Exercise details: Each line of the data has to be transcribed exactly.

(Collected data)
—————

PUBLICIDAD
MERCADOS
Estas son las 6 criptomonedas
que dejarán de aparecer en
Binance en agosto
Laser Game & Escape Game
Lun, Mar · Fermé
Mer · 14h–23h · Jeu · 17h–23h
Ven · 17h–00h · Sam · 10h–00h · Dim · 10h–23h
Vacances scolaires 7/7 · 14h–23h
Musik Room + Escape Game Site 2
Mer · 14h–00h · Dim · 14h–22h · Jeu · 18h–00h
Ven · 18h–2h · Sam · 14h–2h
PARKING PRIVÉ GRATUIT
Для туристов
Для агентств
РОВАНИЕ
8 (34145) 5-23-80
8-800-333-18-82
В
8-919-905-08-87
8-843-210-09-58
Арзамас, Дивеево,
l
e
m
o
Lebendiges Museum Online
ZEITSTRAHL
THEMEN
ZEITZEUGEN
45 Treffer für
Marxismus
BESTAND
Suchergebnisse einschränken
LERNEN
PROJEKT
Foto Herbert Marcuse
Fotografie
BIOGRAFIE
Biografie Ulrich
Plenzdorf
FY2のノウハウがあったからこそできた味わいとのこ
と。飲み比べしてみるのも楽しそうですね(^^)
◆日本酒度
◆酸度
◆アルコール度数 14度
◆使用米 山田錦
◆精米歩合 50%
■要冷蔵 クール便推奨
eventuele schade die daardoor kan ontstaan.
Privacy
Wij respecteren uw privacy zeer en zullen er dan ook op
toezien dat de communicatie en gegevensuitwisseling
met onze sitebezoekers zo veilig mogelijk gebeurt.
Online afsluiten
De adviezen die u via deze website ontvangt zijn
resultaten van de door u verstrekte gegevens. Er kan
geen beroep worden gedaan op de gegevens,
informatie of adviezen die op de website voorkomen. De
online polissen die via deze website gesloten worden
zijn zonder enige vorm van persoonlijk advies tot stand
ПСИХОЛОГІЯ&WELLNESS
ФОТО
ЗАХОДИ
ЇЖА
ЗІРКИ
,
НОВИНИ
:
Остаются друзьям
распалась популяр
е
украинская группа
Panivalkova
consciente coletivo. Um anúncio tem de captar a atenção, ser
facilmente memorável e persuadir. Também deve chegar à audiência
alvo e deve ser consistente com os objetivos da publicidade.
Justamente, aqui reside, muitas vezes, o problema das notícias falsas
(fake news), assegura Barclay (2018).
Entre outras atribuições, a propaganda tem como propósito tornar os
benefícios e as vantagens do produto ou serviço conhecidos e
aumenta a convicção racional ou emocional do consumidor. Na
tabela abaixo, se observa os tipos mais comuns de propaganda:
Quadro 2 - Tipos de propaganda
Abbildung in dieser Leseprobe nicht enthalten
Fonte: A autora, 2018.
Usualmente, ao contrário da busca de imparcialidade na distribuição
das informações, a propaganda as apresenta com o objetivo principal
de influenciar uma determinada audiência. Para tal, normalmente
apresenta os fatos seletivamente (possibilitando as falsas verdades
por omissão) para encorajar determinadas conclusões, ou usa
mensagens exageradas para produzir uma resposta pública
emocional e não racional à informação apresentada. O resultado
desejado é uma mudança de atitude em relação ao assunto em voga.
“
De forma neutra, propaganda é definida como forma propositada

—————

Completed task:
PUBLICIDAD
MERCADOS
Estas son las 6 criptomonedas
que dejarán de aparecer en
Binance en agosto
Laser Game & Escape Game
Lun, Mar · Fermé
Mer · 14h–23h · Jeu · 17h–23h
Ven · 17h–00h · Sam · 10h–00h · Dim · 10h–23h
Vacances scolaires 7/7 · 14h–23h
Musik Room + Escape Game Site 2
Mer · 14h–00h · Dim · 14h–22h · Jeu · 18h–00h
Ven · 18h–2h · Sam · 14h–2h
PARKING PRIVÉ GRATUIT
Для туристов
Для агентств
РОВАНИЕ
8 (34145) 5-23-80
8-800-333-18-82
В
8-919-905-08-87
8-843-210-09-58
Арзамас, Дивеево,
l
e
m
o
Lebendiges Museum Online
ZEITSTRAHL
THEMEN
ZEITZEUGEN
45 Treffer für
Marxismus
BESTAND
Suchergebnisse einschränken
LERNEN
PROJEKT
Foto Herbert Marcuse
Fotografie
BIOGRAFIE
Biografie Ulrich
Plenzdorf
FY2のノウハウがあったからこそできた味わいとのこ
と。飲み比べしてみるのも楽しそうですね(^^)
◆日本酒度
◆酸度
◆アルコール度数 14度
◆使用米 山田錦
◆精米歩合 50%
■要冷蔵 クール便推奨
eventuele schade die daardoor kan ontstaan.
Privacy
Wij respecteren uw privacy zeer en zullen er dan ook op
toezien dat de communicatie en gegevensuitwisseling
met onze sitebezoekers zo veilig mogelijk gebeurt.
Online afsluiten
De adviezen die u via deze website ontvangt zijn
resultaten van de door u verstrekte gegevens. Er kan
geen beroep worden gedaan op de gegevens,
informatie of adviezen die op de website voorkomen. De
online polissen die via deze website gesloten worden
zijn zonder enige vorm van persoonlijk advies tot stand
ПСИХОЛОГІЯ&WELLNESS
ФОТО
ЗАХОДИ
ЇЖА
ЗІРКИ
,
НОВИНИ
:
Остаются друзьям
распалась популяр
е
украинская группа
Panivalkova
consciente coletivo. Um anúncio tem de captar a atenção, ser
facilmente memorável e persuadir. Também deve chegar à audiência
alvo e deve ser consistente com os objetivos da publicidade.
Justamente, aqui reside, muitas vezes, o problema das notícias falsas
(fake news), assegura Barclay (2018).
Entre outras atribuições, a propaganda tem como propósito tornar os
benefícios e as vantagens do produto ou serviço conhecidos e
aumenta a convicção racional ou emocional do consumidor. Na
tabela abaixo, se observa os tipos mais comuns de propaganda:
Quadro 2 - Tipos de propaganda
Abbildung in dieser Leseprobe nicht enthalten
Fonte: A autora, 2018.
Usualmente, ao contrário da busca de imparcialidade na distribuição
das informações, a propaganda as apresenta com o objetivo principal
de influenciar uma determinada audiência. Para tal, normalmente
apresenta os fatos seletivamente (possibilitando as falsas verdades
por omissão) para encorajar determinadas conclusões, ou usa
mensagens exageradas para produzir uma resposta pública
emocional e não racional à informação apresentada. O resultado
desejado é uma mudança de atitude em relação ao assunto em voga.
“
De forma neutra, propaganda é definida como forma propositada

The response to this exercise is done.